• What is expected: Set down the data again in full, keeping every line exactly as it is.

=-=-=-=-=

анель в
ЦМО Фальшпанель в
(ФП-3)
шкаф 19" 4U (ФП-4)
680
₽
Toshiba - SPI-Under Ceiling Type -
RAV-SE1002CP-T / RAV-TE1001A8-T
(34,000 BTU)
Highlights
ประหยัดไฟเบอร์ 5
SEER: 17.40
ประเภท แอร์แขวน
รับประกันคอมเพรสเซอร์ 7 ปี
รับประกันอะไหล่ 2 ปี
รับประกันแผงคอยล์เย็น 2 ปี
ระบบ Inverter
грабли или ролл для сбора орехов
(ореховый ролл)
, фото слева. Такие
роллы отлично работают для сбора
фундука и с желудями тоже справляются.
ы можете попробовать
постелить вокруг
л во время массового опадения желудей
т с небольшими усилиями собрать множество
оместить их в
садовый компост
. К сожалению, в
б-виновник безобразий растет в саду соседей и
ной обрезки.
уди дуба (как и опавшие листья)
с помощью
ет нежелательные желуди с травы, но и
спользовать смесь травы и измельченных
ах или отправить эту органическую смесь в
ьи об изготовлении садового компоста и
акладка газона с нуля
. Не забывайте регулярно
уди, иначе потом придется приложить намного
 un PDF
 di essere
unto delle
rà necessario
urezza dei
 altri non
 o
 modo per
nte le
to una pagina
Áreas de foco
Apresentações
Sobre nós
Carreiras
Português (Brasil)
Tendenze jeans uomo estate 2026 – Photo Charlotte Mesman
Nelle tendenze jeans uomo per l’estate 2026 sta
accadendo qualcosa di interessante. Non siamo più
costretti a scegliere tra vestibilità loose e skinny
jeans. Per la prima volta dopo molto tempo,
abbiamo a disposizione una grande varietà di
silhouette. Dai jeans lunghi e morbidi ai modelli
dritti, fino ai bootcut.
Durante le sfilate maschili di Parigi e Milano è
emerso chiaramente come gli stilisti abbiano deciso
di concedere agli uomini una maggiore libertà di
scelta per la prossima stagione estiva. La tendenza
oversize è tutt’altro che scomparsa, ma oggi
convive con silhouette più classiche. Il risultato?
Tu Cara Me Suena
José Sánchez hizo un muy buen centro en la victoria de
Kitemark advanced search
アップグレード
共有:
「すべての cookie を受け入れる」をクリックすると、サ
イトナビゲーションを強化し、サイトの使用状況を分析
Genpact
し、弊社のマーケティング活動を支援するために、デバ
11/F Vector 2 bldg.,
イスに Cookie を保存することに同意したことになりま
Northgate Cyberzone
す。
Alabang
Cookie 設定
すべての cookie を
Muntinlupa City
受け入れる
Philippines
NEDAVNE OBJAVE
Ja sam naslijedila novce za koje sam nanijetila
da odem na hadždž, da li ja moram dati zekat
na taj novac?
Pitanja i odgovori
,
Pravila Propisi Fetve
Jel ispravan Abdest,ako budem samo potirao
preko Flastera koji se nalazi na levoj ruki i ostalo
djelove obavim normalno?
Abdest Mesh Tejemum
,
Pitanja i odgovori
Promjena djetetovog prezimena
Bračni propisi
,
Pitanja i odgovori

=-=-=-=-=

• Task result:
анель в
ЦМО Фальшпанель в
(ФП-3)
шкаф 19" 4U (ФП-4)
680
₽
Toshiba - SPI-Under Ceiling Type -
RAV-SE1002CP-T / RAV-TE1001A8-T
(34,000 BTU)
Highlights
ประหยัดไฟเบอร์ 5
SEER: 17.40
ประเภท แอร์แขวน
รับประกันคอมเพรสเซอร์ 7 ปี
รับประกันอะไหล่ 2 ปี
รับประกันแผงคอยล์เย็น 2 ปี
ระบบ Inverter
грабли или ролл для сбора орехов
(ореховый ролл)
, фото слева. Такие
роллы отлично работают для сбора
фундука и с желудями тоже справляются.
ы можете попробовать
постелить вокруг
л во время массового опадения желудей
т с небольшими усилиями собрать множество
оместить их в
садовый компост
. К сожалению, в
б-виновник безобразий растет в саду соседей и
ной обрезки.
уди дуба (как и опавшие листья)
с помощью
ет нежелательные желуди с травы, но и
спользовать смесь травы и измельченных
ах или отправить эту органическую смесь в
ьи об изготовлении садового компоста и
акладка газона с нуля
. Не забывайте регулярно
уди, иначе потом придется приложить намного
 un PDF
 di essere
unto delle
rà necessario
urezza dei
 altri non
 o
 modo per
nte le
to una pagina
Áreas de foco
Apresentações
Sobre nós
Carreiras
Português (Brasil)
Tendenze jeans uomo estate 2026 – Photo Charlotte Mesman
Nelle tendenze jeans uomo per l’estate 2026 sta
accadendo qualcosa di interessante. Non siamo più
costretti a scegliere tra vestibilità loose e skinny
jeans. Per la prima volta dopo molto tempo,
abbiamo a disposizione una grande varietà di
silhouette. Dai jeans lunghi e morbidi ai modelli
dritti, fino ai bootcut.
Durante le sfilate maschili di Parigi e Milano è
emerso chiaramente come gli stilisti abbiano deciso
di concedere agli uomini una maggiore libertà di
scelta per la prossima stagione estiva. La tendenza
oversize è tutt’altro che scomparsa, ma oggi
convive con silhouette più classiche. Il risultato?
Tu Cara Me Suena
José Sánchez hizo un muy buen centro en la victoria de
Kitemark advanced search
アップグレード
共有:
「すべての cookie を受け入れる」をクリックすると、サ
イトナビゲーションを強化し、サイトの使用状況を分析
Genpact
し、弊社のマーケティング活動を支援するために、デバ
11/F Vector 2 bldg.,
イスに Cookie を保存することに同意したことになりま
Northgate Cyberzone
す。
Alabang
Cookie 設定
すべての cookie を
Muntinlupa City
受け入れる
Philippines
NEDAVNE OBJAVE
Ja sam naslijedila novce za koje sam nanijetila
da odem na hadždž, da li ja moram dati zekat
na taj novac?
Pitanja i odgovori
,
Pravila Propisi Fetve
Jel ispravan Abdest,ako budem samo potirao
preko Flastera koji se nalazi na levoj ruki i ostalo
djelove obavim normalno?
Abdest Mesh Tejemum
,
Pitanja i odgovori
Promjena djetetovog prezimena
Bračni propisi
,
Pitanja i odgovori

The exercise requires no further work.